▶ [Provided material]

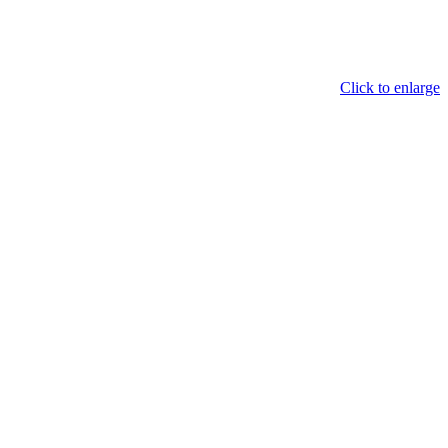
Click to enlarge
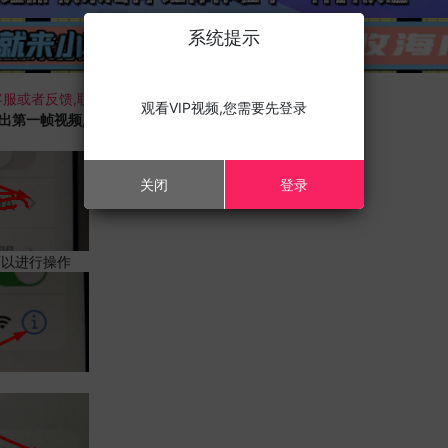
系统提示
服或者反馈,联系我们;
观看VIP视频,您需要先登录
载出第一帧视频,且您的设备为苹果手机,请进行以下修改;
关闭
登录
可以进行操作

▶ [Task to complete] Where pictures appear, skip them and transcribe all other material word for word.

▶ [Your solution]
Click to enlarge
系统提示
服或者反馈,联系我们;
观看VIP视频,您需要先登录
载出第一帧视频,且您的设备为苹果手机,请进行以下修改;
关闭
登录
可以进行操作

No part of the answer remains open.